In neither group will they find black students. They are sitting together in an enclave of their own.

But no one wants to discuss the isolation of this group.

Why isn’t this — something seen everyday — something more people talk about in our middle schools, high schools, universities or work places?

Cornel West, a professor and author of “Race Matters,” wrote, “to engage in a serious discussion of race in America, we must begin not with the problems of black people but the flaws of American society — flaws rooted in historic inequalities and longstanding cultural stereotypes.”

It’s important to understand the history and culture behind the problem, because people can’t teach what they don’t know.

Does the segregation found in nearly every cafeteria occur because black students feel alienated, altered or abandoned by the rest of the school or are the black students racist and resist integration?

The root of the problem is identification, not isolation.

At Nansemond-Suffolk Academy, there were 422 students in the upper school. Eleven students were black. The African-American experience in the institution is like no other.

The Rev. Dr. Martin Luther King Jr. said “if any of us are in trouble then all of [us] are in trouble.”

Black students can feel the pain and suffering of one another and readily identify with their own. It’s not about being secluded.

Black students sit together because we identify with common ideas, issues and ideologies. No one else would understand what it means when we exclaim “God of our silent tears and God of our weary years.”

No one else would understand why we are elated about Obama, and why we were upset that there was no black history month at NSA.

Yet our actions are seen as isolation, as black students not wanting to be bothered, or who think they’re not welcome at other tables.

It’s not about seclusion, as one NSA teacher suggested in 2007, exclaiming to a table of black students, “Ya’ll fought all those years just to sit by yourself.”

Our forefathers fought for equality in society, yet “they approach me in a half-hesitant sort of way, eye me curiously or compassionately and then instead of saying directly, ‘How does it feel to be a problem?’ then say, ‘I know an excellent colored man in my town,’” as W.E.B. DuBoise wrote in “The Souls of Black Folks.”

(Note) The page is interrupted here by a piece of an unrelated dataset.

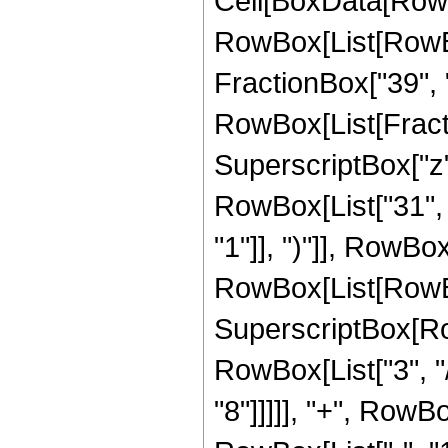
Cell[BoxData[RowBox[List[RowBox[List["Hypergeometric2F1", "[", RowBox[List[RowBox[List["-", FractionBox["9", "8"]]], ",", "1", ",", FractionBox["39", "8"], ",", "z"]], "]"]], "\[Equal]", RowBox[List[FractionBox["1", RowBox[List["10485760", " ", SuperscriptBox["z", RowBox[List["31", "/", "8"]]]]]], RowBox[List["(", RowBox[List["31", " ", SuperscriptBox[RowBox[List["(", RowBox[List["-", "1"]], ")"]], RowBox[List["1", "/", "4"]]], " ", RowBox[List["(", RowBox[List[RowBox[List[RowBox[List["-", "8280"]], " ", SuperscriptBox[RowBox[List["(", RowBox[List["-", "1"]], ")"]], RowBox[List["3", "/", "4"]]], " ", SuperscriptBox["z", RowBox[List["7", "/", "8"]]]]], "+", RowBox[List["37536", " ", SuperscriptBox[RowBox[List["(", RowBox[List["-", "1"]], ")"]], RowBox[List["3", "/", "4"]]], " ", SuperscriptBox["z", RowBox[List["15", "/", "8"]]]]], "-", RowBox[List["66000", " ", SuperscriptBox[RowBox[List["(", RowBox[List["-", "1"]], ")"]], RowBox[List["3", "/", "4"]]], " ", SuperscriptBox["z", RowBox[List["23", "/", "8"]]]]], "-", RowBox[List["283360", " ", SuperscriptBox[RowBox[List["(", RowBox[List["-", "1"]], ")"]], RowBox[List["3", "/", "4"]]], " ", SuperscriptBox["z", RowBox[List["31", "/", "8"]]]]], "+", RowBox[List["57960", " ", SuperscriptBox[RowBox[List["(", RowBox[List["-", "1"]], ")"]], RowBox[List["3", "/", "4"]]], " ", SuperscriptBox["z", RowBox[List["39", "/", "8"]]]]], "+", RowBox[List["7245", " ", SuperscriptBox[RowBox[List["(", RowBox[List["-", "1"]], ")"]], RowBox[List["3", "/", "4"]]], " ", SuperscriptBox[RowBox[List["(", RowBox[List[RowBox[List["-", "1"]], "+", "z"]], ")"]], "5"], " ", RowBox[List["Log", "[", RowBox[List["1", "-", SuperscriptBox["z", RowBox[List["1", "/", "8"]]]]], "]"]]]], "-", RowBox[List["7245", " ", SuperscriptBox[RowBox[List["(", RowBox[List["-", "1"]], ")"]], RowBox[List["1", "/", "4"]]], " ", SuperscriptBox[RowBox[List["(", RowBox[List[RowBox[List["-", "1"]], "+", "z"]], ")"]], "5"], " ", RowBox[List["Log", "[", RowBox[List["1", "-", RowBox[List["\[ImaginaryI]", " ", SuperscriptBox["z", RowBox[List["1", "/", "8"]]]]]]], "]"]]]], "-", RowBox[List["7245", " ", SuperscriptBox[RowBox[List["(", RowBox[List["-", "1"]], ")"]], RowBox[List["1", "/", "4"]]], " ", RowBox[List["Log", "[", RowBox[List["1", "+", RowBox[List["\[ImaginaryI]", " ", SuperscriptBox["z", RowBox[List["1", "/", "8"]]]]]]], "]"]]]], "+", RowBox[List["36225", " ", SuperscriptBox[RowBox[List["(", RowBox[List["-", "1"]], ")"]], RowBox[List["1", "/", "4"]]], " ", "z", " ", RowBox[List["Log", "[", RowBox[List["1", "+", RowBox[List["\[ImaginaryI]", " ", SuperscriptBox["z", RowBox[List["1", "/", "8"]]]]]]], "]"]]]], "-", RowBox[List["72450", " ", SuperscriptBox[RowBox[List["(", RowBox[List["-", "1"]], ")"]], RowBox[List["1", "/", "4"]]], " ", Superscri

Segregation is due to instinct, not ignorance. Outsiders classify blacks as ignorant, because they are not willing to branch out of the “Afro-American” perspective, which confines them to shackles and solitary confinement in the cafeteria.

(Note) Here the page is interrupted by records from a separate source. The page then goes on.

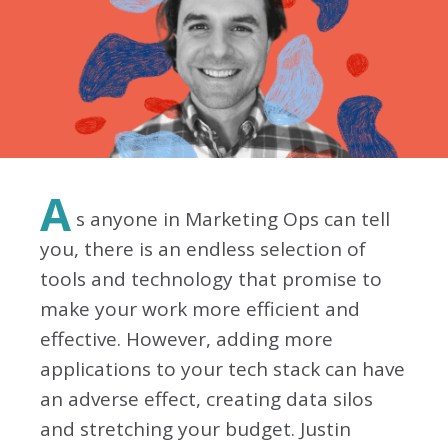
A
s anyone in Marketing Ops can tell
you, there is an endless selection of
tools and technology that promise to
make your work more efficient and
effective. However, adding more
applications to your tech stack can have
an adverse effect, creating data silos
and stretching your budget. Justin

The reality is that instinct tells people of similar backgrounds to unite. It’s comfortable, human nature.

The same would be true if you were take a group of Caucasian students and place them in a predominantly black school. They would come together, because they are comfortable that way.

It is out of instinct, not ignorance, that we gather together.

What is ignorant, however, was the NSA student who told her younger brother, new to the upper school, not to sit with the black kids.

“We do not know how to talk about our racial differences. Whites are afraid of using the wrong words and being perceived as ‘racists’ while parents of color are afraid of exposing their children to painful racial realities too soon,” said Dr. Beverly Tatum, president of Spelman College and author of “Why Are All the Black Kids Sitting Together in the Cafeteria?”

This is an issue that we will have to address as a nation.

Until that time comes, all the black students will continue to sit together in the cafeteria.